How ETF algo trading can help Europe’s fragmented market

Smoothing inventory premium, hidden liquidity and risk premium impact

Theo Andrew

Trading desk order chart

The growth of algorithmic trading in ETFs is helping markets navigate the “fragmented nature” of the European ecosystem, according to BlackRock.

In a recent report, titled The Role of Algorithmic Trading in Optimising ETF Execution Outcomes, the asset management giant said algorithms offer benefits such as alternative market access to current risk or NAV-based trading, liquidity sourcing, execution optimisation and connectivity.

ETFs in Europe predominantly trade using request for quote (RFQ) platforms – also known as risk – however, BlackRock added ETFs could trade more like cash equities using algorithms as the market matures.

The growth of algorithms using a fair value model when trading ETFs is helping when there is less volume across exchanges and expanding investors' toolkits to achieve best execution.

ETF execution is currently dominated by RFQ platforms which accounted for 55% of the market at the end of 2022 versus just 5% for algos, according to Goldman Sachs FICC and Equities.

Conversely, 65% of cash equity trading is done using algorithms while just 10% is done on exchange.

However, over the past couple of years, ETF algorithm trading has been growing and is tipped as a possible driver of more volume on exchange.

Smoothing inventory premium

One of the key benefits outlined by BlackRock is ‘smoothing inventory premium’ which can result in substantial savings in trading costs.

It pointed to a £130m sale of the iShares Core FTSE 100 UCITS ETF (ISF) on the London Stock Exchange (LSE) in April 2020 using algorithmic execution, resulting in a 14 basis point (bps) saving in trading costs versus RFQ.

Blackrock algo 1

BlackRock said the premium impact of the algorithmic execution was 10bps, calculated by subtracting the volume-weighted premium from the arrival premium, plus a 1bps impact on the underlying.

Meanwhile, the most competitive risk price for the same trade size was 25bps.

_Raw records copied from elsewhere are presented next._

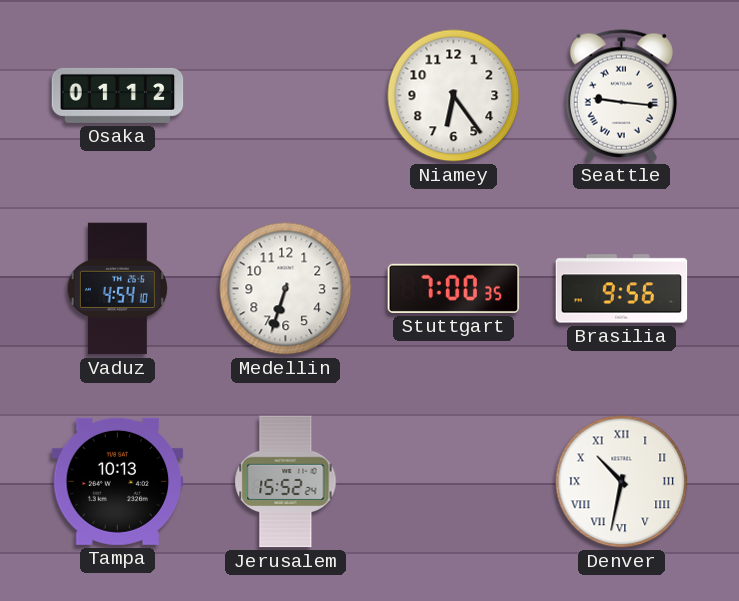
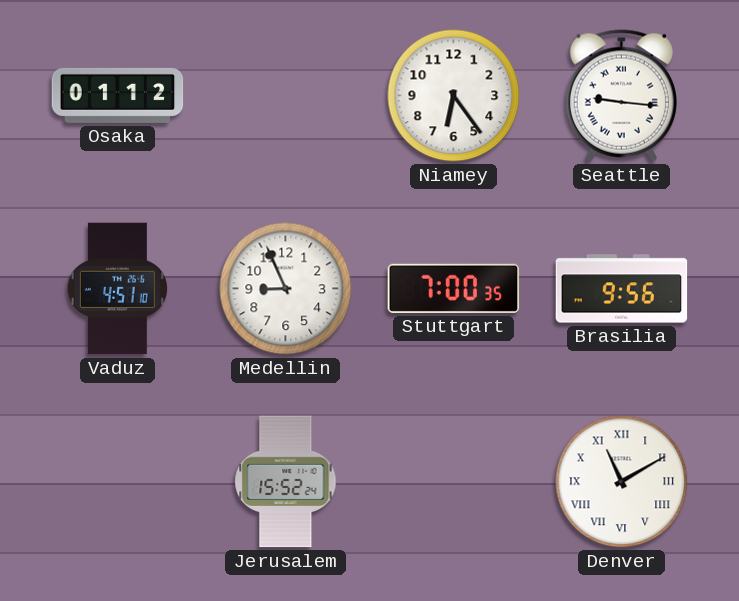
Vaduz: 4:54 -> 4:51
Medellin: 6:33 -> 8:56
Tampa: 10:13 -> none
Denver: 10:32 -> 11:10
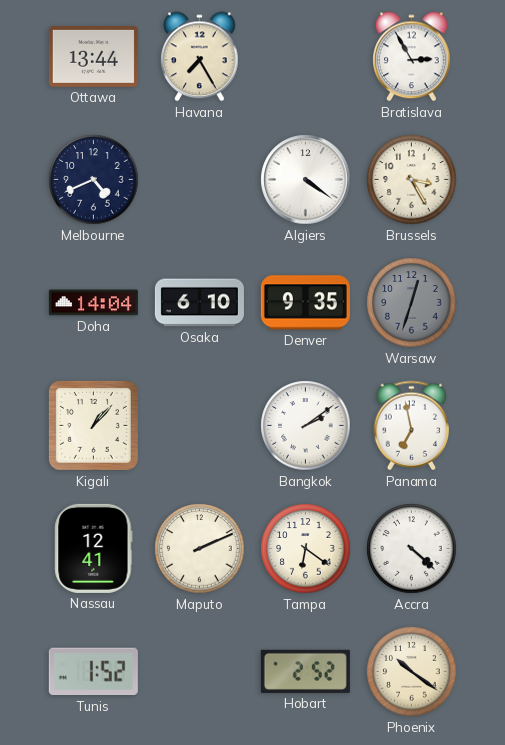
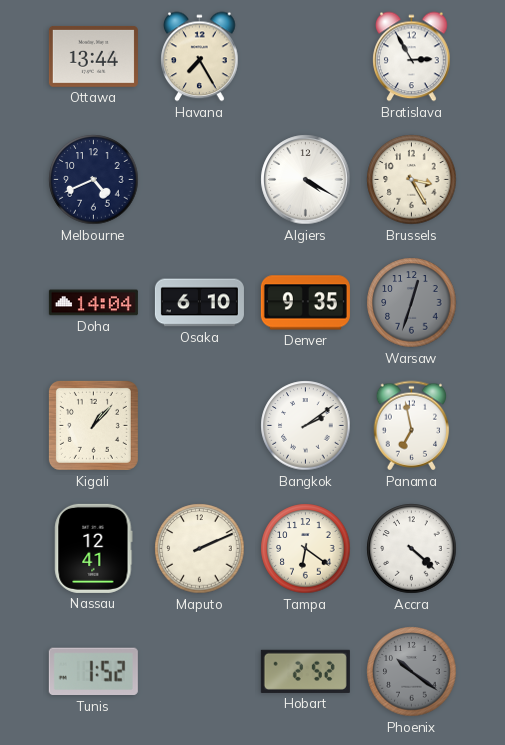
Algiers: 4:21 -> 4:20
Phoenix dial: cream -> grey
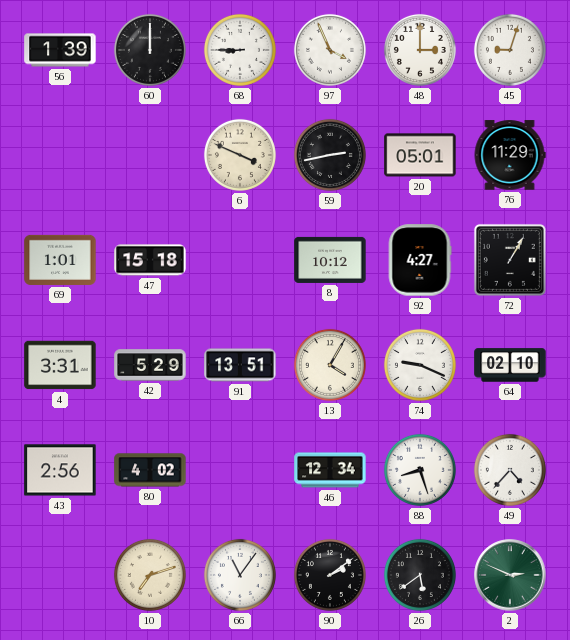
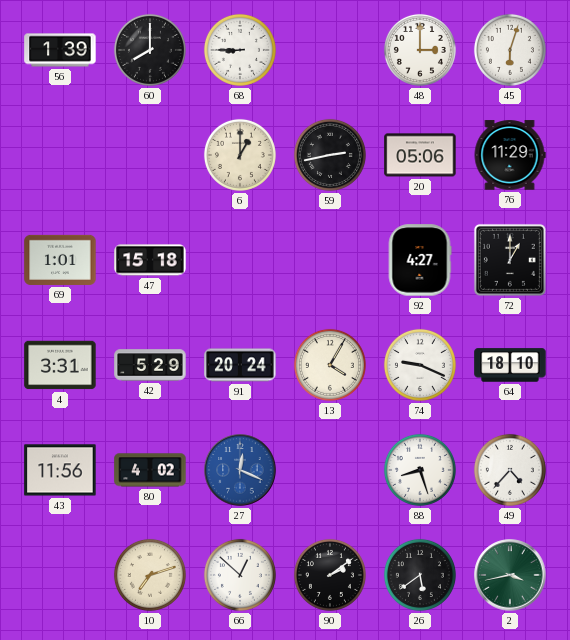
60: 12:00 -> 8:00
97: 3:56 -> none
45: 9:03 -> 6:03
6: 3:49 -> 1:00
20: 05:01 -> 05:06
8: 10:12 -> none
72: 1:05 -> 1:00
91: 13:51 -> 20:24
64: 02:10 -> 18:10
43: 2:56 -> 11:56
27: none -> 12:19
46: 12:34 -> none
66: 11:06 -> 12:52
2: 2:49 -> 3:43
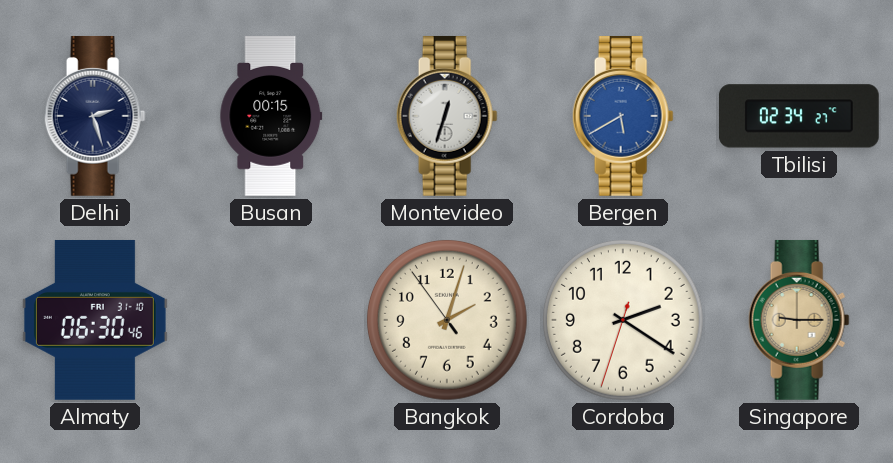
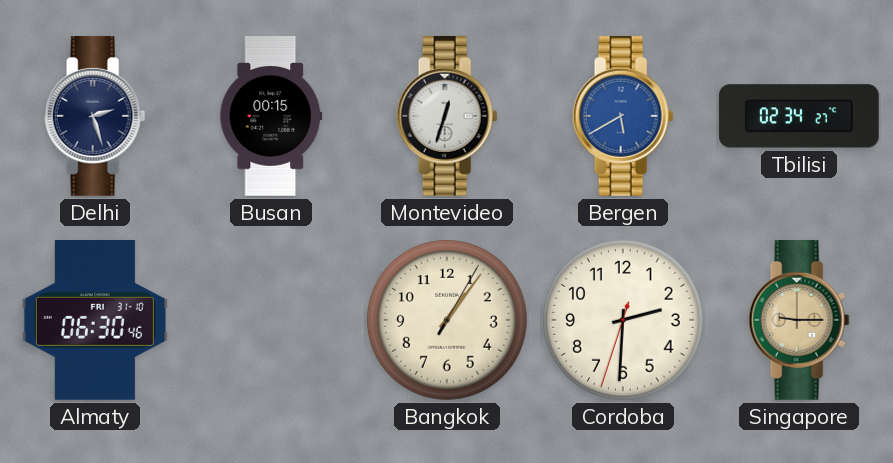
Bangkok: 2:02 -> 1:06
Cordoba: 2:20 -> 2:30
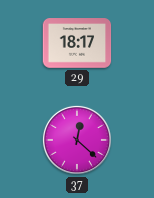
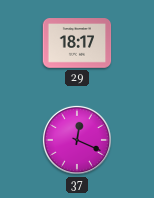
37: 12:22 -> 12:19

“In this example, by executing algorithmically, the client achieved trade anonymity, competitive pricing and reduced investor premium impact over ‘risk’ impact,” BlackRock said.

Hidden liquidity

Trading algorithms have also been beneficial in sourcing liquidity, helping to reduce trading costs by seeking the best prices across lit markets, systematic internalisers, ETF primary markets, RFQs and dark pools.

One way this can be achieved is by using hidden orders when executing via algorithms.

On 21 July 2023, BlackRock said its iShares $ Short Duration Corp Bond UCITS ETF (SDIA) traded $21m – well above its $3m average daily volume – 82% of which interacted with hidden liquidity.

It found all buy orders were filled between either at mid or below bid-ask, “illustrating good market quality when executing on exchange”.

BlackRock algo 2

Risk premium impact

BlackRock also noted its ability to minimise the premium impact on large trades which can often risk moving the benchmark if executing via NAV or risk.

The group highlighted a $370m sale of its iShares Physical Gold ETC (IGLN) on 17 March 2023. It said roughly $100m was executed at a 2bps premium while the remaining $270m was executed at “similar or better levels”.

“A large trade size may risk moving the benchmark if executing via NAV or risk. By working the order via algo, the market impact can be minimised, and it is possible to gain exposure throughout the day instead of waiting for London auction time which you get when you trade at NAV,” BlackRock said.

BlackRock algo 3

The technology behind algorithms is evolving and brokers are constantly developing their offerings to boost efficiency, according to BlackRock.

This includes integrating RFQ functionality into their algos, automated urgency scaling and access to additional liquidity venues.

“At its core, ETF algorithms are designed to achieve execution outcomes by integrating technology, price feeds, and liquidity pools,” it said. “Clients seeking to execute via ETF algo should consider the range of strategies available.”